Downloading the checkpoints of Pose-ResNet-50 trained on MPII dataset from [here](http://paddlemodels.bj.bcebos.com/pose/pose-resnet-50-384x384-mpii.tar.gz). Extract it into the folder `checkpoints` under the directory root of this repo. Then run

```bash
python2 val.py --dataset 'mpii' --checkpoint 'checkpoints/pose-resnet-50-384x384-mpii'
```

### Perform Training

```bash
python2 train.py --dataset 'mpii' # or coco
```

**Note**: Configurations for training are aggregated in the `lib/mpii_reader.py` and `lib/coco_reader.py`.
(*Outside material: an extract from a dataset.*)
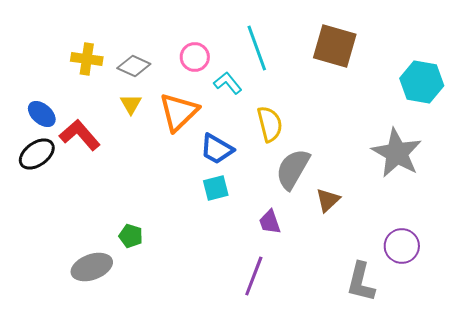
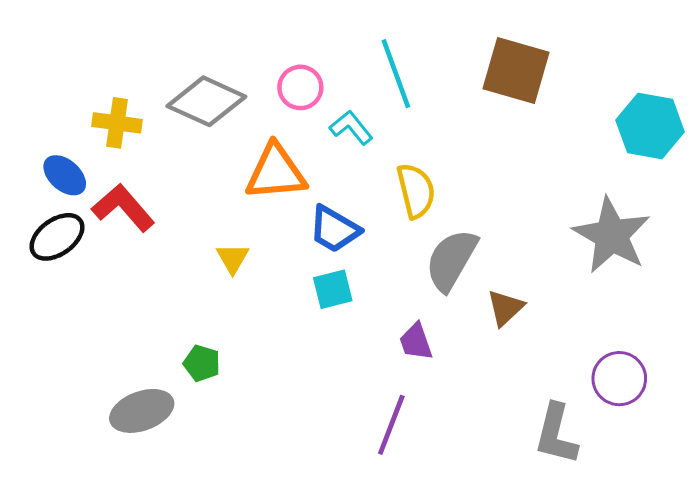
yellow cross: (87, 59) -> (117, 123), moved
gray diamond: (134, 66) -> (206, 101), size x1.5
yellow triangle: (131, 104) -> (233, 258), moved
orange triangle: (179, 112) -> (276, 172), turned 39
### Perform Test on Images

Put the images into the folder `test` under the directory root of this repo. Then run

```bash
python2 test.py --checkpoint 'checkpoints/pose-resnet-50-384x384-mpii'
```

If there are multiple persons in images, detectors such as [Faster R-CNN](https://github.com/PaddlePaddle/models/tree/develop/fluid/PaddleCV/faster_rcnn), [SSD](https://github.com/PaddlePaddle/models/tree/develop/fluid/PaddleCV/object_detection) or others should be used first to crop them out. Because the simple baseline for human pose estimation is a top-down method.

## Reference

  - Simple Baselines for Human Pose Estimation and Tracking in PyTorch [`code`](https://github.com/Microsoft/human-pose-estimation.pytorch#data-preparation)

## License

This code is released under the Apache License 2.0.